▸ **WHAT THE EXERCISE ASKS**: Report each line of the records below that uses the word "Dorf".

[Collected data entries]
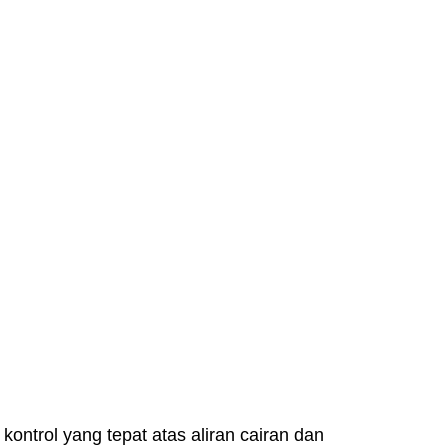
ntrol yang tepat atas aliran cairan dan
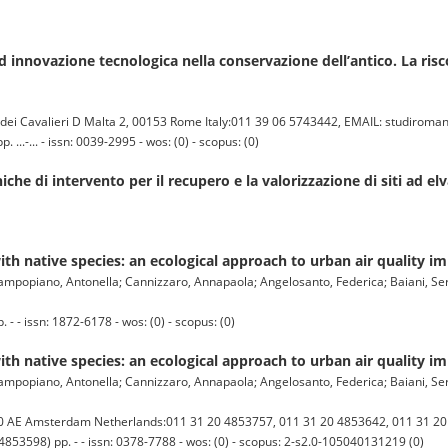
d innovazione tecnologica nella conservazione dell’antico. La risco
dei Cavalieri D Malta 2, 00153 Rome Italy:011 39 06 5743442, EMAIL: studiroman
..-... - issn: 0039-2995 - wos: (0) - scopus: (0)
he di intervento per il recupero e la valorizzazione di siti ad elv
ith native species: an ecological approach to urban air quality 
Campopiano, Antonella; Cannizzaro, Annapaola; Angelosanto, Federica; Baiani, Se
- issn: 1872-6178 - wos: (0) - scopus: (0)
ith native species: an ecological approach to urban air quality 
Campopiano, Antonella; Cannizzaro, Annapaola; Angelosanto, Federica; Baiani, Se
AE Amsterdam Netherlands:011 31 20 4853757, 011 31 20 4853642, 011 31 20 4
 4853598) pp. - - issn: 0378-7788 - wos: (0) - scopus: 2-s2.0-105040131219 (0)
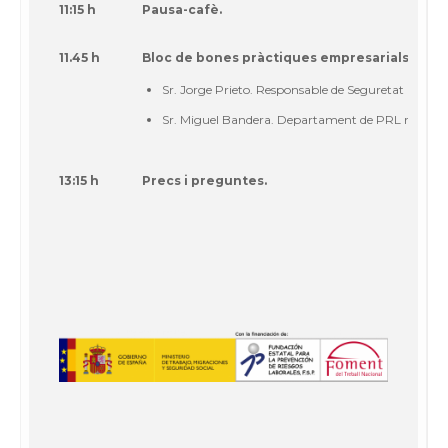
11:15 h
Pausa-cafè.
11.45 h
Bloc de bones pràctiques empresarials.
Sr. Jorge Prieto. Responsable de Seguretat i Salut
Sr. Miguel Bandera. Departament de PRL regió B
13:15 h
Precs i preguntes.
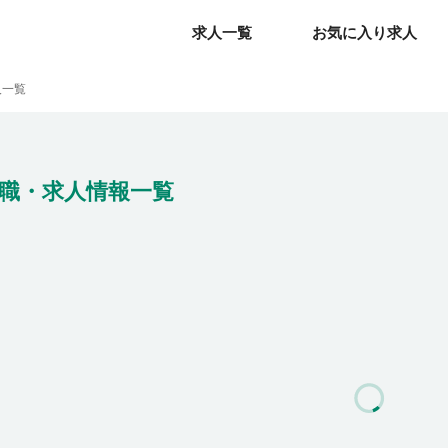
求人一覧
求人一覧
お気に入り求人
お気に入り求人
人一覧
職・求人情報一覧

---

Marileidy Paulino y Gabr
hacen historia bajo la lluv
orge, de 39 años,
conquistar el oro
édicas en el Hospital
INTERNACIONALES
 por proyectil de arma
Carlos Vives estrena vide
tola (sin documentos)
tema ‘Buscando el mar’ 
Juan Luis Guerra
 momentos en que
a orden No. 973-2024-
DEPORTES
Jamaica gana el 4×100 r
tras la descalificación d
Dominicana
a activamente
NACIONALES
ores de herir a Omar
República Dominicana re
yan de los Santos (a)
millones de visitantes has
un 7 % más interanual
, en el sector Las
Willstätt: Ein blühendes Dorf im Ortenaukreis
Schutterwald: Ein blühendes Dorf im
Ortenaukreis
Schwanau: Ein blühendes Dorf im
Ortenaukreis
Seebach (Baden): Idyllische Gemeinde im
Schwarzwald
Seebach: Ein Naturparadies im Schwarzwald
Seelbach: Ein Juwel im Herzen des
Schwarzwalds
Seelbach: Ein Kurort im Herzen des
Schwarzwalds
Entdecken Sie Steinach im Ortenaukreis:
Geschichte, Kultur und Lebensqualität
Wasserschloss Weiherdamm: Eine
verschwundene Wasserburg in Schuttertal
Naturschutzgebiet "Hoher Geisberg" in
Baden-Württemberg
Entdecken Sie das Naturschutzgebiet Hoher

▸ **RESULT**:
Willstätt: Ein blühendes Dorf im Ortenaukreis
Schutterwald: Ein blühendes Dorf im
Schwanau: Ein blühendes Dorf im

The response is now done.